Excluding any images, copy all of the lines below precisely as written.

▶ [RAW DATA]:
-=-=-
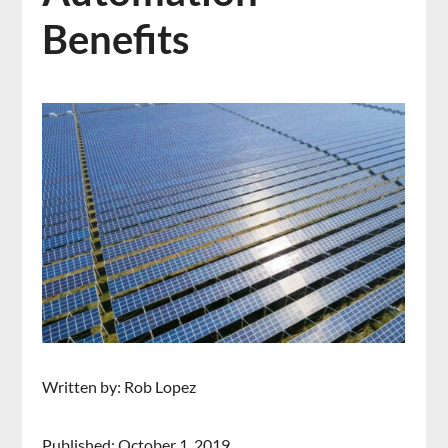
Benefits
Written by: Rob Lopez
Published: October 1, 2019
-=-=-
▶ [RESULT FOR THIS TASK]:
Benefits
Written by: Rob Lopez
Published: October 1, 2019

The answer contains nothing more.